### Saved entries
----------------

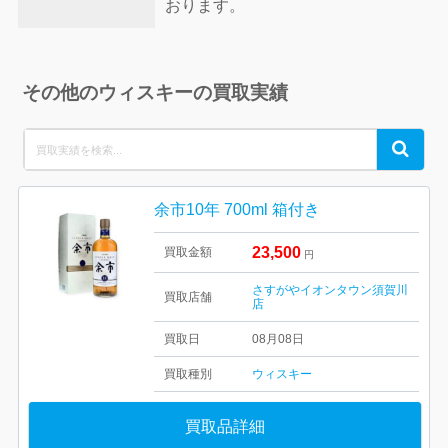
おります。
その他のウィスキーの買取実績
Search
Search
for:
余市10年 700ml 箱付き
23,500
買取金額
円
さすがやイオンタウン須賀川
買取店舗
店
買取日
08月08日
買取種別
ウィスキー
買取品詳細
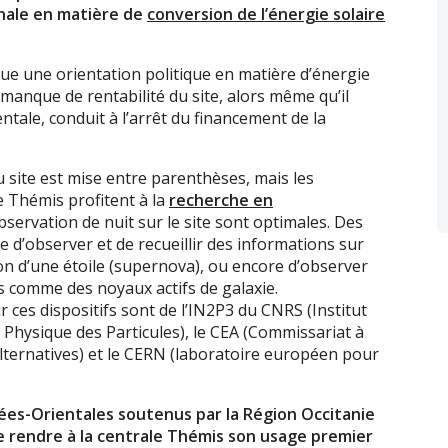
onale en matière de
conversion de l’énergie solaire
que une orientation politique en matière d’énergie
e manque de rentabilité du site, alors même qu’il
ntale, conduit à l’arrêt du financement de la
du site est mise entre parenthèses, mais les
e Thémis profitent à la
recherche en
bservation de nuit sur le site sont optimales. Des
’observer et de recueillir des informations sur
n d’une étoile (supernova), ou encore d’observer
 comme des noyaux actifs de galaxie.
r ces dispositifs sont de l’IN2P3 du CNRS (Institut
 Physique des Particules), le CEA (Commissariat à
lternatives) et le CERN (laboratoire européen pour
ées-Orientales soutenus par la Région Occitanie
 rendre à la centrale Thémis son usage premier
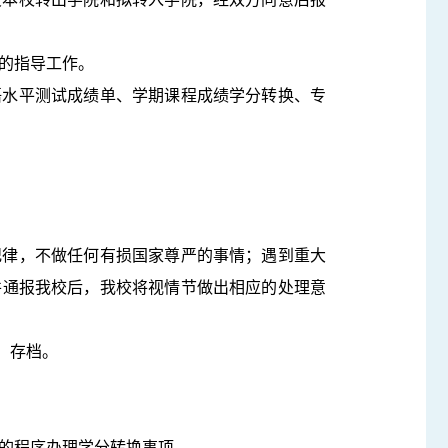
的指导工作。
语水平测试成绩单、学期课程成绩学分转换、专
纪律，不做任何有损国家尊严的事情；遇到重大
并通报我校后，我校将视情节做出相应的处理意
、存档。
定的程序办理学分转换事项。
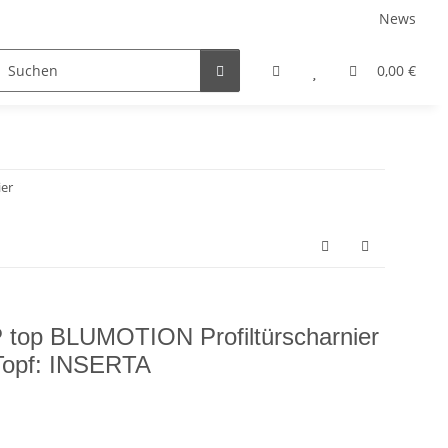
News
rniersysteme
Auszugsysteme
Inneneinteilungss
0,00 €
ier
 top BLUMOTION Profiltürscharnier
 Topf: INSERTA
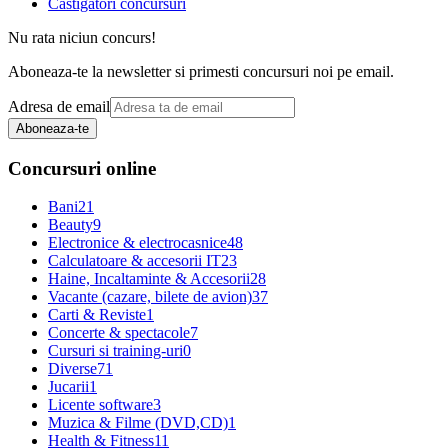
Castigatori concursuri
Nu rata niciun concurs!
Aboneaza-te la newsletter si primesti concursuri noi pe email.
Adresa de email
Aboneaza-te
Concursuri online
Bani
21
Beauty
9
Electronice & electrocasnice
48
Calculatoare & accesorii IT
23
Haine, Incaltaminte & Accesorii
28
Vacante (cazare, bilete de avion)
37
Carti & Reviste
1
Concerte & spectacole
7
Cursuri si training-uri
0
Diverse
71
Jucarii
1
Licente software
3
Muzica & Filme (DVD,CD)
1
Health & Fitness
11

----------------

### WORK INSTRUCTIONS
Take the records above from the line with "comme des noyaux actifs de galaxie." down to their last line and please copy those lines exactly, without the pictures.

### ANSWER SPACE
 comme des noyaux actifs de galaxie.
r ces dispositifs sont de l’IN2P3 du CNRS (Institut
 Physique des Particules), le CEA (Commissariat à
lternatives) et le CERN (laboratoire européen pour
ées-Orientales soutenus par la Région Occitanie
 rendre à la centrale Thémis son usage premier
的指导工作。
语水平测试成绩单、学期课程成绩学分转换、专
纪律，不做任何有损国家尊严的事情；遇到重大
并通报我校后，我校将视情节做出相应的处理意
、存档。
定的程序办理学分转换事项。
News
rniersysteme
Auszugsysteme
Inneneinteilungss
0,00 €
ier
 top BLUMOTION Profiltürscharnier
 Topf: INSERTA
Castigatori concursuri
Nu rata niciun concurs!
Aboneaza-te la newsletter si primesti concursuri noi pe email.
Adresa de email
Aboneaza-te
Concursuri online
Bani
21
Beauty
9
Electronice & electrocasnice
48
Calculatoare & accesorii IT
23
Haine, Incaltaminte & Accesorii
28
Vacante (cazare, bilete de avion)
37
Carti & Reviste
1
Concerte & spectacole
7
Cursuri si training-uri
0
Diverse
71
Jucarii
1
Licente software
3
Muzica & Filme (DVD,CD)
1
Health & Fitness
11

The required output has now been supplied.